By Rabbi Minna Bromberg
Do you want to know one small but powerful way we could make Jewish life more inclusive?
Stop telling fat people about your diet and asking if they’d like to join you.
Last year I launched Fat Torah, with the aim of confronting weight stigma in Jewish communal life and deploying Jewish tradition in ways that are liberatory for all bodies. It has been my pleasure to connect with people in Jewish communities who are tired of diet culture interfering with our full enjoyment of traditional foods and appalled by the enshrinement of weight loss as a Jewish value. They are deeply concerned about how the pervasiveness of disparaging attitudes toward fatness and fat people harms not only the largest among us, but also those who are struggling to recover from eating disorders (among the most deadly of mental illnesses).
My inbox is blessedly full of their righteous anger, genuine sadness and deep love of the Jewish community, despite its failure to protect its own from fatphobia and the many oppressive forces that so often intertwine with it, including misogyny, ableism, healthism, homophobia, transphobia and white supremacy.
But one problem has only recently occurred to me, 10 years in the rabbinate and 30 years as a fat activist notwithstanding: Working with individuals has its limits when what we are seeking is systemic change. The people who most need a fat rabbi’s advice — about how to “know better so you can do better” (to paraphrase Maya Angelou) or how to confront weight stigma within themselves before they continue afflicting others with it — are the ones least likely to seek my counsel.
We want our communities — synagogues, schools, summer camps, programs for elders, Hillels and more — to be places that welcome us as whole human beings, created in the Divine image. Anyone who has been even a little bit fat for more than five minutes in our fatphobic culture is already deeply familiar with the sense that they don’t fit in.
When you suggest a diet to us, you reinforce the message that this space is one in which we cannot or ought not belong. If you are taken aback when we do not respond with gratitude, please know that we have already received too many of these offers and your “new” diet (or “program” or “healthy lifestyle”) only reminds us that we have heard it all before.
Often this urge to share your diet comes from a place of being “concerned about health.” But you cannot properly assess anyone’s health just by their size.
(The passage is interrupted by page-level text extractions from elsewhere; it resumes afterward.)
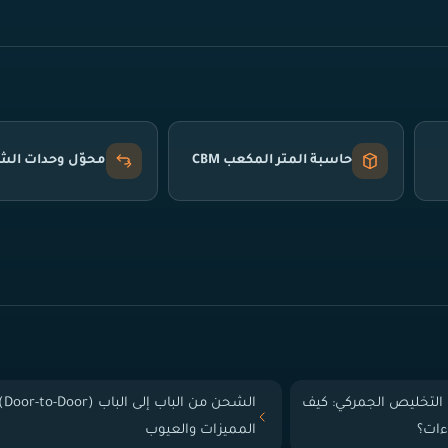
حاسبة المتر المكعب CBM
محوّل وحدات ال
التخليص الجمركي: كيف
الشحن من الباب إلى
ءات؟
المميزات والعيوب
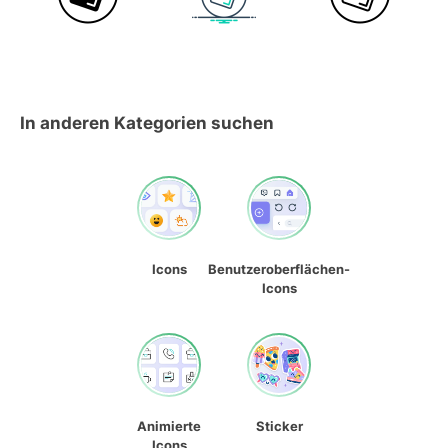
In anderen Kategorien suchen
Icons
Benutzeroberflächen-
Icons
Animierte
Sticker
Icons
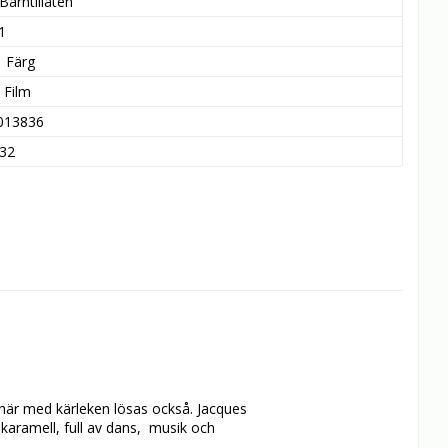
Barntillåten
1
Färg
c Film
013836
32
 här med kärleken lösas också. Jacques 
amell, full av dans,  musik och 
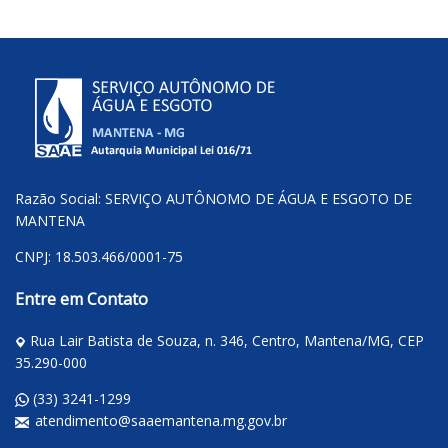
Razão Social: SERVIÇO AUTÔNOMO DE ÁGUA E ESGOTO DE
MANTENA
CNPJ: 18.503.466/0001-75
Entre em Contato
Rua Lair Batista de Souza, n. 346, Centro, Mantena/MG, CEP
35.290-000
(33) 3241-1299
atendimento@saaemantena.mg.gov.br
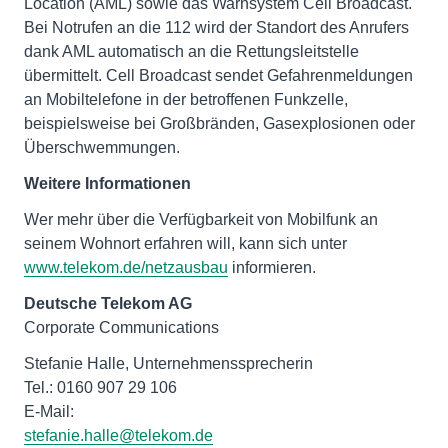
Location (AML) sowie das Warnsystem Cell Broadcast.
Bei Notrufen an die 112 wird der Standort des Anrufers
dank AML automatisch an die Rettungsleitstelle
übermittelt. Cell Broadcast sendet Gefahrenmeldungen
an Mobiltelefone in der betroffenen Funkzelle,
beispielsweise bei Großbränden, Gasexplosionen oder
Überschwemmungen.
Weitere Informationen
Wer mehr über die Verfügbarkeit von Mobilfunk an
seinem Wohnort erfahren will, kann sich unter
www.telekom.de/netzausbau
informieren.
Deutsche Telekom AG
Corporate Communications
Stefanie Halle, Unternehmenssprecherin
Tel.: 0160 907 29 106
E-Mail:
stefanie.halle@telekom.de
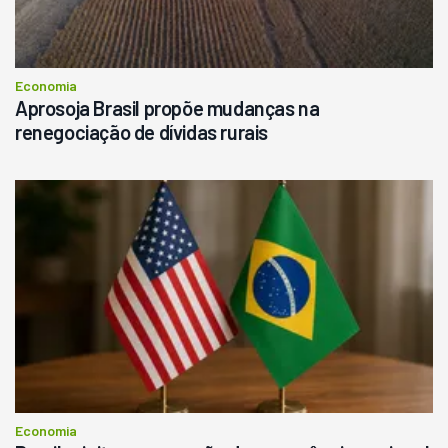
Economia
Aprosoja Brasil propõe mudanças na
renegociação de dívidas rurais
Economia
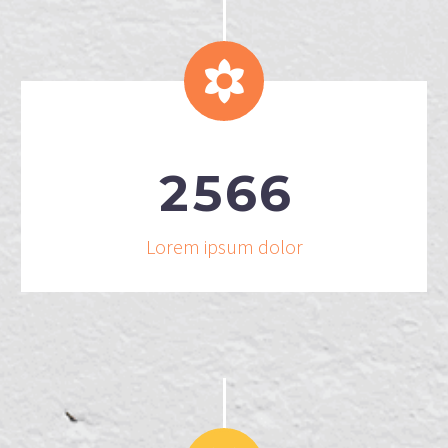


2
5
6
6
Lorem ipsum dolor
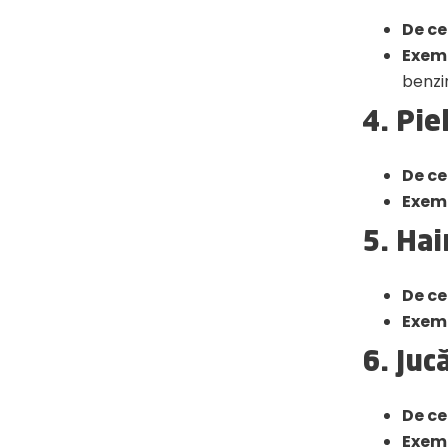
De ce
Exem
benzi
4. Pie
De ce
Exem
5. Hai
De ce
Exem
6. Jucă
De ce
Exem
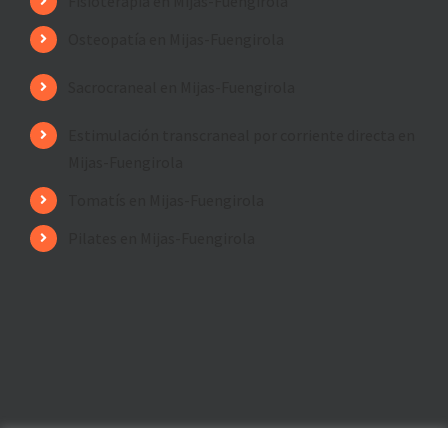
Fisioterapia en Mijas-Fuengirola
Osteopatía en Mijas-Fuengirola
Sacrocraneal en Mijas-Fuengirola
Estimulación transcraneal por corriente directa en
Mijas-Fuengirola
Tomatís en Mijas-Fuengirola
Pilates en Mijas-Fuengirola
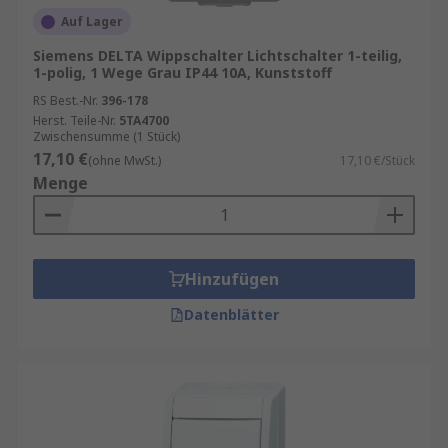
Auf Lager
Siemens DELTA Wippschalter Lichtschalter 1-teilig,
1-polig, 1 Wege Grau IP44 10A, Kunststoff
RS Best.-Nr.
396-178
Herst. Teile-Nr.
5TA4700
Zwischensumme (1 Stück)
17,10 €
(ohne MwSt.)
17,10 €/Stück
Menge
Hinzufügen
Datenblätter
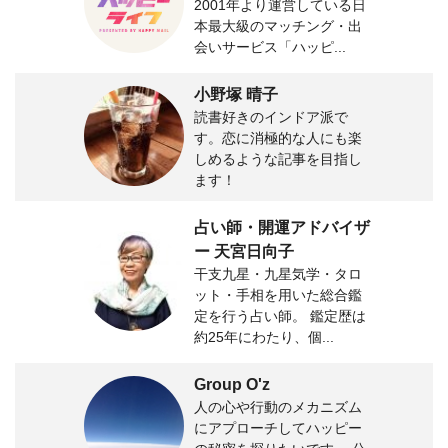
2001年より運営している日
本最大級のマッチング・出
会いサービス「ハッピ...
小野塚 晴子
読書好きのインドア派で
す。恋に消極的な人にも楽
しめるような記事を目指し
ます！
占い師・開運アドバイザ
ー 天宮日向子
干支九星・九星気学・タロ
ット・手相を用いた総合鑑
定を行う占い師。 鑑定歴は
約25年にわたり、個...
Group O'z
人の心や行動のメカニズム
にアプローチしてハッピー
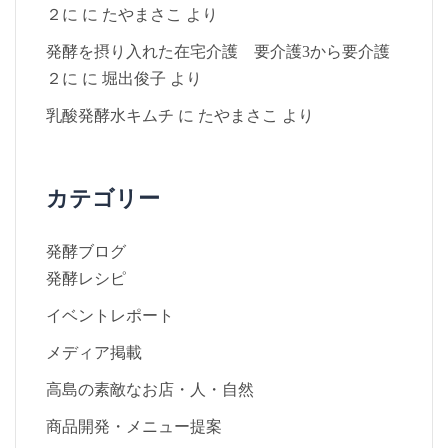
２に
に
たやまさこ
より
発酵を摂り入れた在宅介護 要介護3から要介護
２に
に
堀出俊子
より
乳酸発酵水キムチ
に
たやまさこ
より
カテゴリー
発酵ブログ
発酵レシピ
イベントレポート
メディア掲載
高島の素敵なお店・人・自然
商品開発・メニュー提案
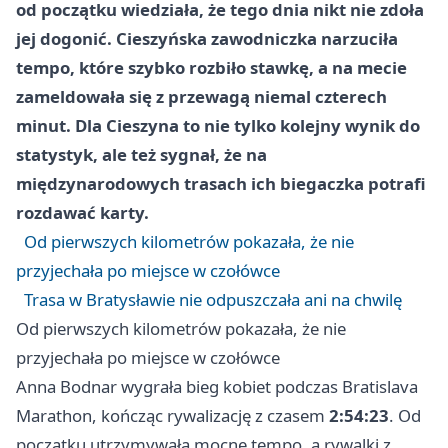
od początku wiedziała, że tego dnia nikt nie zdoła
jej dogonić. Cieszyńska zawodniczka narzuciła
tempo, które szybko rozbiło stawkę, a na mecie
zameldowała się z przewagą niemal czterech
minut. Dla Cieszyna to nie tylko kolejny wynik do
statystyk, ale też sygnał, że na
międzynarodowych trasach ich biegaczka potrafi
rozdawać karty.
Od pierwszych kilometrów pokazała, że nie
przyjechała po miejsce w czołówce
Trasa w Bratysławie nie odpuszczała ani na chwilę
Od pierwszych kilometrów pokazała, że nie
przyjechała po miejsce w czołówce
Anna Bodnar wygrała bieg kobiet podczas Bratislava
Marathon, kończąc rywalizację z czasem
2:54:23
. Od
początku utrzymywała mocne tempo, a rywalki z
Ask yourself: What does Jewish tradition teach us about how to care for the sick? One thing is to pay attention to a person’s actual needs and desires, and not the needs that we are projecting onto them.
When the Talmud (Berakhot 5b) has us follow Rabbi Yochanan, a famed healer, as he visits the sick, we learn that his very first question is “are your sufferings welcome to you?” We can all follow this model of first assessing whether our “help” is wanted.
You do not need to give up your own diet. But please be mindful of how your relationship with your body — and how you talk about it publicly — impacts those around you, especially when that relationship aligns with oppressive stereotypes rather than disrupting them.
I yearn for a world in which our Jewish communities can be places of belonging for bodies of every size. There is no shortage of work to be done to get there — from making sure we have seating that can accommodate the largest among us, to breaking ourselves of the habit of using fatness and fat people as the targets of “humor.” But please know, my dear dieter, that simply holding yourself back from trying to recruit others to your diet plan would truly be a wonderful starting point for making a world of difference.
Rabbi Minna Bromberg is founder and president of Fat Torah.